Paris (AFP)

"We should have ...", "it should have": the former number 2 Servier group, Jean-Philippe Seta, expressed some regret Thursday at the trial of the health scandal of the Mediator, but trying to minimize its role and finding excuses to the pharmaceutical company.

"I am crushed, upset by this procession of tragedies," said the defendant at the helm. The 66-year-old man, dark suit, has the assured voice of the chief he has been, his hands resting on the desk.

Jean-Philippe Seta is the main defendant among the natural persons: he incurs five years of prison, judged notably for "involuntary homicide", "involuntary injuries" and "deception on the risks inherent in the use of the Mediator". This drug, marketed between 1976 and 2009, is held responsible for hundreds of deaths.

Mr.
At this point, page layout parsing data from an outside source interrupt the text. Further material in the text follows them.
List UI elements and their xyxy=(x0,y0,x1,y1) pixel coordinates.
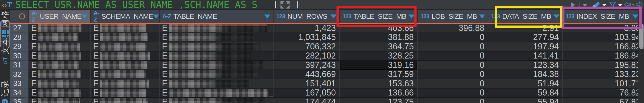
table-row[interactable]: 31 E E E 397,243 319.16 0 123.34 195.81 xyxy=(10,61,644,70)
cell-data-size[interactable]: 184.38 xyxy=(488,70,563,79)
row-number[interactable]: 35 xyxy=(10,98,29,103)
cell-data-size[interactable]: 55.94 xyxy=(488,98,563,103)
cell-index-size[interactable]: 101.71 xyxy=(563,79,644,88)
cell-index-size[interactable]: 103.94 xyxy=(563,33,644,42)
censored-blur xyxy=(100,42,146,50)
column-header-lob-size-mb[interactable]: 123 LOB_SIZE_MB xyxy=(418,10,488,23)
cell-text: E xyxy=(93,52,99,60)
focused-cell[interactable]: 319.16 xyxy=(340,61,418,70)
cell-index-size[interactable]: 186.84 xyxy=(563,52,644,60)
cell-text: E xyxy=(93,88,99,98)
table-row[interactable]: 32 E E E 443,669 317.59 0 184.38 133.23 xyxy=(10,70,644,79)
row-number[interactable]: 32 xyxy=(10,70,29,79)
filter-dropdown-icon[interactable] xyxy=(618,4,622,6)
annotation-box-yellow-data-size-mb xyxy=(495,6,562,28)
column-dropdown-icon[interactable] xyxy=(479,14,485,18)
cell-table-size[interactable]: 381.88 xyxy=(340,33,418,42)
row-number[interactable]: 30 xyxy=(10,52,29,61)
cell-index-size[interactable]: 166.82 xyxy=(563,42,644,51)
column-dropdown-icon[interactable] xyxy=(82,14,88,18)
censored-blur xyxy=(100,33,148,41)
cell-table-size[interactable]: 123.75 xyxy=(340,98,418,103)
row-number[interactable]: 33 xyxy=(10,79,29,88)
column-dropdown-icon[interactable] xyxy=(264,14,270,18)
cell-table-size[interactable]: 153.63 xyxy=(340,79,418,88)
row-number[interactable]: 34 xyxy=(10,88,29,98)
eraser-dropdown-icon[interactable] xyxy=(602,4,606,6)
cell-data-size[interactable]: 141.41 xyxy=(488,52,563,60)
cell-num-rows[interactable]: 1,423 xyxy=(274,24,340,32)
table-row[interactable]: 33 E E E 151,401 153.63 0 51.94 101.71 xyxy=(10,79,644,88)
cell-lob-size[interactable]: 0 xyxy=(418,33,488,42)
cell-text: E xyxy=(93,70,99,79)
cell-num-rows[interactable]: 167,050 xyxy=(274,88,340,98)
censored-blur xyxy=(169,89,268,97)
column-header-user-name[interactable]: A-Z USER_NAME xyxy=(29,10,91,23)
censored-blur xyxy=(38,33,78,41)
select-all-corner-cell[interactable] xyxy=(10,10,29,23)
cell-table-size[interactable]: 328.25 xyxy=(340,52,418,60)
censored-blur xyxy=(169,61,263,69)
cell-lob-size[interactable]: 0 xyxy=(418,70,488,79)
cell-num-rows[interactable]: 443,669 xyxy=(274,70,340,79)
cell-data-size[interactable]: 123.34 xyxy=(488,61,563,70)
sql-statement-chip[interactable]: ‹›T SELECT USR.NAME AS USER_NAME ,SCH.NA… xyxy=(0,0,277,9)
cell-table-size[interactable]: 364.75 xyxy=(340,42,418,51)
column-header-table-name[interactable]: A-Z TABLE_NAME xyxy=(160,10,274,23)
cell-text: E xyxy=(93,33,99,42)
cell-lob-size[interactable]: 0 xyxy=(418,52,488,60)
cell-table-size[interactable]: 317.59 xyxy=(340,70,418,79)
annotation-box-red-table-size-mb xyxy=(336,6,416,27)
cell-index-size[interactable]: 67.82 xyxy=(563,98,644,103)
cell-text: E xyxy=(93,24,99,32)
column-header-schema-name[interactable]: A-Z SCHEMA_NAME xyxy=(91,10,160,23)
cell-lob-size[interactable]: 0 xyxy=(418,88,488,98)
cell-index-size[interactable]: 76.82 xyxy=(563,88,644,98)
column-header-num-rows[interactable]: 123 NUM_ROWS xyxy=(274,10,340,23)
cell-num-rows[interactable]: 1,031,845 xyxy=(274,33,340,42)
sidebar-tab-label: 文本 xyxy=(0,38,10,54)
censored-blur xyxy=(100,24,146,32)
cell-num-rows[interactable]: 151,401 xyxy=(274,79,340,88)
cell-index-size[interactable]: 195.81 xyxy=(563,61,644,70)
censored-blur xyxy=(100,98,148,103)
cell-text: E xyxy=(31,24,37,32)
censored-blur xyxy=(169,52,251,60)
expand-panel-icon[interactable] xyxy=(280,1,290,9)
table-row[interactable]: 28 E E E 1,031,845 381.88 0 277.94 103.9… xyxy=(10,33,644,42)
cell-text: E xyxy=(162,98,168,103)
cell-num-rows[interactable]: 282,102 xyxy=(274,52,340,60)
censored-blur xyxy=(38,24,82,32)
cell-data-size[interactable]: 277.94 xyxy=(488,33,563,42)
cell-lob-size[interactable]: 396.88 xyxy=(418,24,488,32)
row-number[interactable]: 29 xyxy=(10,42,29,52)
cell-data-size[interactable]: 197.94 xyxy=(488,42,563,51)
cell-data-size[interactable]: 51.94 xyxy=(488,79,563,88)
column-dropdown-icon[interactable] xyxy=(330,14,336,18)
table-row[interactable]: 30 E E E 282,102 328.25 0 141.41 186.84 xyxy=(10,52,644,61)
column-dropdown-icon[interactable] xyxy=(153,14,159,18)
row-number[interactable]: 31 xyxy=(10,61,29,70)
cell-data-size[interactable]: 59.84 xyxy=(488,88,563,98)
cell-num-rows[interactable]: 174,474 xyxy=(274,98,340,103)
censored-blur xyxy=(38,52,81,60)
sidebar-tab-label: 网格 xyxy=(0,10,10,27)
table-row[interactable]: 35 E E E 174,474 123.75 0 55.94 67.82 xyxy=(10,98,644,103)
cell-lob-size[interactable]: 0 xyxy=(418,61,488,70)
cell-text: E xyxy=(31,79,37,88)
row-number[interactable]: 27 xyxy=(10,24,29,33)
cell-num-rows[interactable]: 397,243 xyxy=(274,61,340,70)
cell-lob-size[interactable]: 0 xyxy=(418,98,488,103)
annotation-box-purple-index-size-mb xyxy=(562,6,642,29)
cell-lob-size[interactable]: 0 xyxy=(418,79,488,88)
row-number[interactable]: 28 xyxy=(10,33,29,42)
table-row[interactable]: 34 E E E_B 167,050 136.66 0 59.84 76.82 xyxy=(10,88,644,98)
cell-table-size[interactable]: 136.66 xyxy=(340,88,418,98)
censored-blur xyxy=(38,42,80,50)
column-label: TABLE_NAME xyxy=(174,12,217,20)
cell-index-size[interactable]: 133.23 xyxy=(563,70,644,79)
cell-num-rows[interactable]: 706,332 xyxy=(274,42,340,51)
cell-lob-size[interactable]: 0 xyxy=(418,42,488,51)
table-row[interactable]: 29 E E E 706,332 364.75 0 197.94 166.82 xyxy=(10,42,644,52)
back-dropdown-icon[interactable] xyxy=(631,4,635,6)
Seta, son and grandson of a doctor, began his audition by describing his rise in the Servier laboratories, where he entered in 1984. He was considered to be the right arm of Jacques Servier, the all-powerful head of the laboratories who died in 2014.

If he admits to being number 2, he says there were "six numbers 2". He also denies having been part of the "cabinet of the president", reserved for "happy few". And under the fire of many questions, he refers to Emmanuel Canet, representative of the laboratories at the trial, because he "knows the subject better".
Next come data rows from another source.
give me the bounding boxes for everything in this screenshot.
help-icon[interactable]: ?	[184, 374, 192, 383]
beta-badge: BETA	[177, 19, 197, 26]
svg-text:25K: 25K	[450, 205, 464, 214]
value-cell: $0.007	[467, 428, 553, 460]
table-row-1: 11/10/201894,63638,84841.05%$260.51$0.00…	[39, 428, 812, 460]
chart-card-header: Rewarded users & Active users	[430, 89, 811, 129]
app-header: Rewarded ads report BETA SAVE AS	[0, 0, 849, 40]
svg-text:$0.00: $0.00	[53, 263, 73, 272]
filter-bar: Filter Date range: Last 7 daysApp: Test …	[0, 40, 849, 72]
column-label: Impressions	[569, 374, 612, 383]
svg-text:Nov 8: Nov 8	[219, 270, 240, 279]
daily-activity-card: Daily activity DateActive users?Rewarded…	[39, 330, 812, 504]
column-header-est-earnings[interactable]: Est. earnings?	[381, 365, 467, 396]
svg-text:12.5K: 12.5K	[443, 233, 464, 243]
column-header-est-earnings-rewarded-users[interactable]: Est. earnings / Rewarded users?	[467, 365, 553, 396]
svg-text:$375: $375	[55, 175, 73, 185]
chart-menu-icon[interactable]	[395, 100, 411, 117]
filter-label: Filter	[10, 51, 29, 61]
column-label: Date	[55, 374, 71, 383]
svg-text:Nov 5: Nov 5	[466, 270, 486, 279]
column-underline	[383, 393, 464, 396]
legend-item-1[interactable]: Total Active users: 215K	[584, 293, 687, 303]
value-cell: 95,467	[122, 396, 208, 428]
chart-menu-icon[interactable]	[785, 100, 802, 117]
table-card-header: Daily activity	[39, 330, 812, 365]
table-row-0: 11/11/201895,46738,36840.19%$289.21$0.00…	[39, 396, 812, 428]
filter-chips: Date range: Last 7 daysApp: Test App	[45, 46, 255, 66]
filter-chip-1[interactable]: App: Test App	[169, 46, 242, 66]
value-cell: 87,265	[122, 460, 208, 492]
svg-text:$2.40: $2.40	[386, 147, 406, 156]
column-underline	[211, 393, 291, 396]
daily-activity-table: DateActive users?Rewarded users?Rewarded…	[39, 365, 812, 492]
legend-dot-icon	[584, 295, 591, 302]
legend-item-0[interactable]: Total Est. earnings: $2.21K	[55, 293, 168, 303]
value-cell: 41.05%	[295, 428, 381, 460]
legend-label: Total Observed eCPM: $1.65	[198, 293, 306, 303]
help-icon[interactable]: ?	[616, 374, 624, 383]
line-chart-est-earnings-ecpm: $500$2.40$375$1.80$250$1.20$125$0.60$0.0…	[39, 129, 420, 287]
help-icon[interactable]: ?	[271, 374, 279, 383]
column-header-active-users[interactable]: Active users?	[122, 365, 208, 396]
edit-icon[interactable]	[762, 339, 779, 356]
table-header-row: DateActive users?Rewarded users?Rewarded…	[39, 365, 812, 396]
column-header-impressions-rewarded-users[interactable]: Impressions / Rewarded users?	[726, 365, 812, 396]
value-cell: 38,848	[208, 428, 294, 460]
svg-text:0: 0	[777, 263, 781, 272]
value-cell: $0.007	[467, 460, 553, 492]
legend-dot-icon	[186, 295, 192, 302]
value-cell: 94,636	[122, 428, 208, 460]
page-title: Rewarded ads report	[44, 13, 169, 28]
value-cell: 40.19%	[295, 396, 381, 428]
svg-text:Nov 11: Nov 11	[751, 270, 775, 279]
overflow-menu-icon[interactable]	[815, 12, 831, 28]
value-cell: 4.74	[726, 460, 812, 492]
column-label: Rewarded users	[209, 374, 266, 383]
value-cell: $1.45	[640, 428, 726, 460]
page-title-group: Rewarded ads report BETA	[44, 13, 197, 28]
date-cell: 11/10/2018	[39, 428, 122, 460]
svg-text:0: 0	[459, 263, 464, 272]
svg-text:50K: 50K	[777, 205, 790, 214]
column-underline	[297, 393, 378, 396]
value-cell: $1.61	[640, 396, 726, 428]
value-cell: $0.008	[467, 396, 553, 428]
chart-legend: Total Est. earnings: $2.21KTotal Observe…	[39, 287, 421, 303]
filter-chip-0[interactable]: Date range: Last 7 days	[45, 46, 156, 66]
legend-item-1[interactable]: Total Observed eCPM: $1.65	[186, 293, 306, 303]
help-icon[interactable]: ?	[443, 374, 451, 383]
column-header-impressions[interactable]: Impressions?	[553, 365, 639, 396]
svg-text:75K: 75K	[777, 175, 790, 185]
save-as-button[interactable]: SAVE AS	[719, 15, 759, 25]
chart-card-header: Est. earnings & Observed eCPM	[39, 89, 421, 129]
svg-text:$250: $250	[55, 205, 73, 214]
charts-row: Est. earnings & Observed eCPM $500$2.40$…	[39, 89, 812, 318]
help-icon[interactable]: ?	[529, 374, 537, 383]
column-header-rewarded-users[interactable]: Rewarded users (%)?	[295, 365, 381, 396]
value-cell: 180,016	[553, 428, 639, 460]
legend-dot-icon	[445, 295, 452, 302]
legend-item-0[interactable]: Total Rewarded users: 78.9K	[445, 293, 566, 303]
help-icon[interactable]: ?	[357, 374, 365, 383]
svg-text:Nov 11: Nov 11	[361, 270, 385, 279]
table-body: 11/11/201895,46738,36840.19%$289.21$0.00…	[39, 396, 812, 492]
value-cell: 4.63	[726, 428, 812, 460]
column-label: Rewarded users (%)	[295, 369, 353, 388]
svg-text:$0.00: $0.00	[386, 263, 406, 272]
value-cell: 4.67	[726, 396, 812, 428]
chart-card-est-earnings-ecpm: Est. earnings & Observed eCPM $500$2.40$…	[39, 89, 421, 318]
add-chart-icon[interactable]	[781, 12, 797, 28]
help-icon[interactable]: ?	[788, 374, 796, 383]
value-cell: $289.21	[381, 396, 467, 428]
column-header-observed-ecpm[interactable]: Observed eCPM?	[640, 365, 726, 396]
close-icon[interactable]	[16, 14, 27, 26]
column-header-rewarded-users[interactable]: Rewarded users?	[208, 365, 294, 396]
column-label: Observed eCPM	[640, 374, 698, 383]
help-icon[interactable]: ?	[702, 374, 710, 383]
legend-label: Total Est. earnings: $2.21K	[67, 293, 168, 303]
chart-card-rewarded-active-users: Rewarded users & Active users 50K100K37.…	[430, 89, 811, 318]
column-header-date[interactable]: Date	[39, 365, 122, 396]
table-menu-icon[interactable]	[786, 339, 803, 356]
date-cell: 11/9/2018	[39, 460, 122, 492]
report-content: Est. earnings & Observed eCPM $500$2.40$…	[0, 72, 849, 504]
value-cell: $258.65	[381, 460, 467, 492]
The president Sylvie Daunis asks him about the reasons of the inaction of the laboratories after first signals in the 90s, like the "Chiche case", of the name of an alert launched by a Marseille cardiologist.

"A posteriori, we did not give enough importance" to this case, admits Mr. Seta. But he goes on: this file was not "so obvious", not sufficiently documented.
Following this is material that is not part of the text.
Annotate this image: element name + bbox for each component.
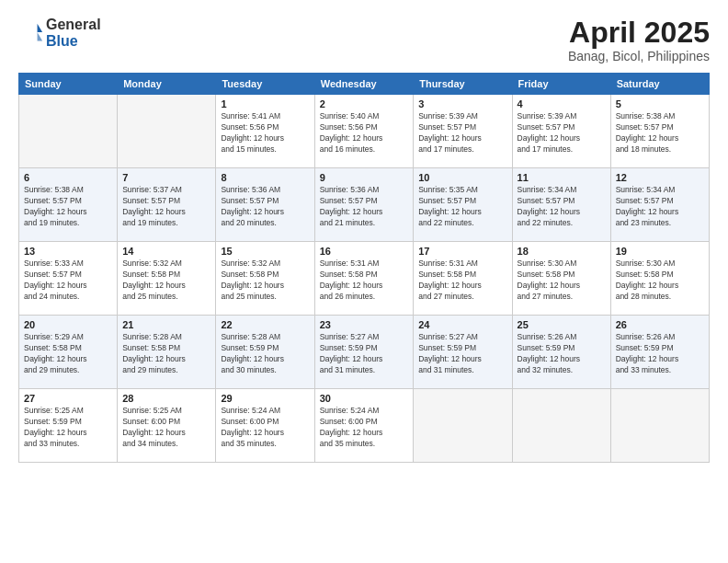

There was then an alert from Spain in 2003, a patient with valvulopathy after taking Mediator. Then other cases in Montpellier, Toulouse in 2004 and 2005. Why not have done a safety study, a case-control study, questions the president. "We have not taken the bull by the horns enough," replied the defendant.

- "Against all odds" -

"We should have ...": Mr. Seta, very comfortable with metaphors and Latin formulas, rarely finishes his sentences when it comes to expressing regrets.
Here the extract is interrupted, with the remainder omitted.